As part of getting the kitchen cleaned up and organized, I really wanted to do something with this eye-sore of a cork board we had decorating one wall. (Wish I could have taken a “before” picture, but, unfortunately, it would have included taking pictures of sensitive information, such as personal addresses.) Not only was it a bit of a hot mess (littered with outdated business cards and receipts that we were, for some reason, saving from 1997), but it was also rather plain and boring, making it a perfect specimen for a geek chic make-over!
Here is the cork board all cleaned off and ready to be geekified. (And, yes, I do regularly make up words. As both an English teacher and a writer, I’m allowed.

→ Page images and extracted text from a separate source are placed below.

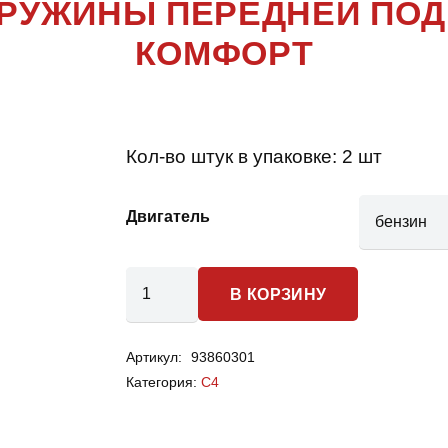
ПРУЖИНЫ ПЕРЕДНЕЙ ПОД
КОМФОРТ
Кол-во штук в упаковке:
2 шт
Двигатель
Количество
В КОРЗИНУ
товара
Citroen
Артикул:
93860301
C4
Категория:
C4
-
пружины
передней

That’s my argument, anyway, and I’m sticking to it. 🙂 )
The first thing I did was cut some batting to fit the cork board. (I cut it to fit just inside the wood frame.) Then I took my trusty staple gun and stapled the batting down to the cork.)
Next, I cut my chosen fabric. Make sure to cut it a few inches bigger all around than the cork board. You want some over-hang, so that you can pull the fabric tight and staple it around the back. (I used this Star Trek toile, because I loved the idea of this fabric – “hiding” Star Trek images in plain site by using a toile pattern. See “14 Subtly Geeky Fabrics for Keeping the ‘Chic’ in Geek” for some more fabric ideas or check out our Geek Fabrics & Crafting Supplies Pinterest board.)
Then I wrapped the fabric around and stapled it to the back of the board, making sure to pull it tight as I went along.
Here’s what the board looked like with all the fabric stapled on:
Next, I cut lengths of ribbon (I used a navy blue grosgrain) to fit in a criss-cross fashion across the board. These I also stapled down to the back of the board using my staple gun.
Lastly, I used spiral upholstery pins (you can find these at Jo-Ann’s) to anchor down the ribbons in all the spots where the ribbons crossed over. This is what allows the ribbons to hold all your cards/postcards/business cards/random papers in place.